What the task asks – Pictures aside, copy exactly each line from the one that holds "Acessibilidade" through the last line of the records below.

Excerpted records –
____________________
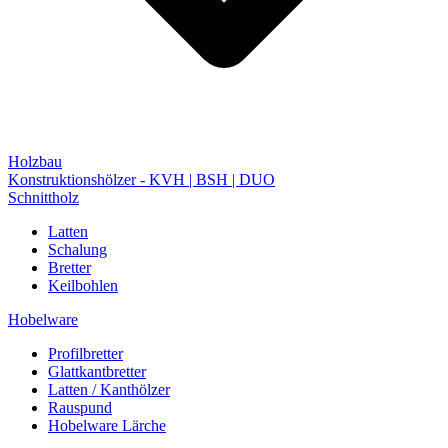
Holzbau
Konstruktionshölzer - KVH | BSH | DUO
Schnittholz
Latten
Schalung
Bretter
Keilbohlen
Hobelware
Profilbretter
Glattkantbretter
Latten / Kanthölzer
Rauspund
Hobelware Lärche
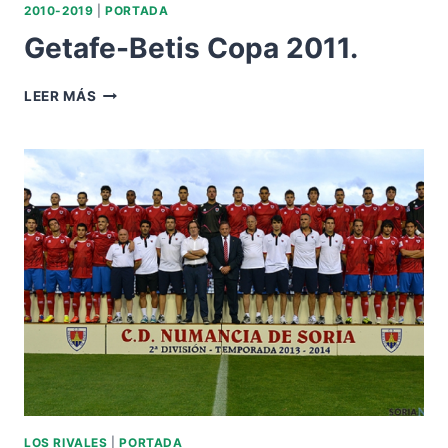
2010-2019
|
PORTADA
Getafe-Betis Copa 2011.
GETAFE-
LEER MÁS
BETIS
COPA
2011.
LOS RIVALES
|
PORTADA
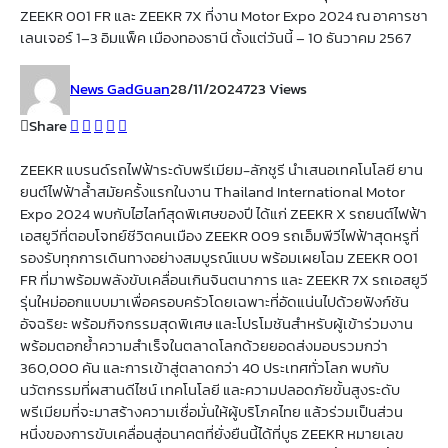
ZEEKR 001 FR และ ZEEKR 7X ที่งาน Motor Expo 2024 ณ อาคารชา
เลนเจอร์ 1–3 อิมแพ็ค เมืองทองธานี ตั้งแต่วันนี้ – 10 ธันวาคม 2567
News GadGuan
28/11/2024
723 Views
Share
ZEEKR แบรนด์รถไฟฟ้าระดับพรีเมียม-ลักชูรี นำเสนอเทคโนโลยี ยาน
ยนต์ไฟฟ้าล้ำสมัยครั้งแรกในงาน Thailand International Motor
Expo 2024 พบกับไฮไลท์สุดพิเศษของปี ได้แก่ ZEEKR X รถยนต์ไฟฟ้า
เอสยูวีที่ตอบโจทย์ชีวิตคนเมือง ZEEKR 009 รถเอ็มพีวีไฟฟ้าสุดหรูที่
รองรับทุกการเดินทางอย่างสมบูรณ์แบบ พร้อมเผยโฉม ZEEKR 001
FR ที่มาพร้อมพลังขับเคลื่อนเกินจินตนาการ และ ZEEKR 7X รถเอสยูวี
รุ่นใหม่ออกแบบมาเพื่อครอบครัวโดยเฉพาะที่อัดแน่นไปด้วยฟังก์ชัน
อัจฉริยะ พร้อมกิจกรรมสุดพิเศษ และโปรโมชันสำหรับผู้เข้าร่วมงาน
พร้อมตอกย้ำความสำเร็จในตลาดโลกด้วยยอดส่งมอบรวมกว่า
360,000 คัน และการเข้าสู่ตลาดกว่า 40 ประเทศทั่วโลก พบกับ
นวัตกรรมที่ผสานดีไซน์ เทคโนโลยี และความปลอดภัยขั้นสูงระดับ
พรีเมียมที่จะมาสร้างความเชื่อมั่นให้ผู้บริโภคไทย แล้วร่วมเป็นส่วน
หนึ่งของการขับเคลื่อนสู่อนาคตที่ยั่งยืนนี้ได้ที่บูธ ZEEKR หมายเลข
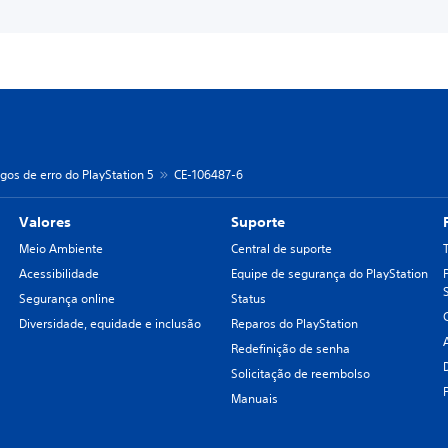
gos de erro do PlayStation 5
CE-106487-6
Valores
Suporte
Meio Ambiente
Central de suporte
Acessibilidade
Equipe de segurança do PlayStation
Segurança online
Status
Diversidade, equidade e inclusão
Reparos do PlayStation
Redefinição de senha
Solicitação de reembolso
Manuais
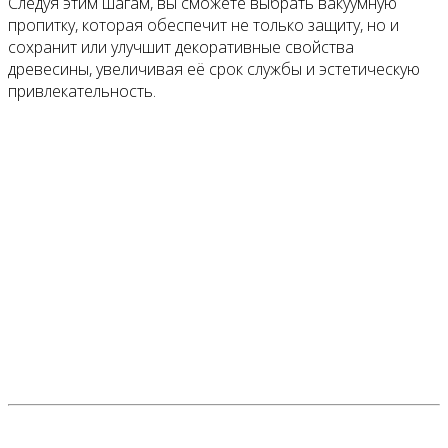
Следуя этим шагам, вы сможете выбрать вакуумную
пропитку, которая обеспечит не только защиту, но и
сохранит или улучшит декоративные свойства
древесины, увеличивая её срок службы и эстетическую
привлекательность.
____________________
Result for this task –
Acessibilidade
Equipe de segurança do PlayStation
Segurança online
Status
Diversidade, equidade e inclusão
Reparos do PlayStation
Redefinição de senha
Solicitação de reembolso
Manuais
Следуя этим шагам, вы сможете выбрать вакуумную
пропитку, которая обеспечит не только защиту, но и
сохранит или улучшит декоративные свойства
древесины, увеличивая её срок службы и эстетическую
привлекательность.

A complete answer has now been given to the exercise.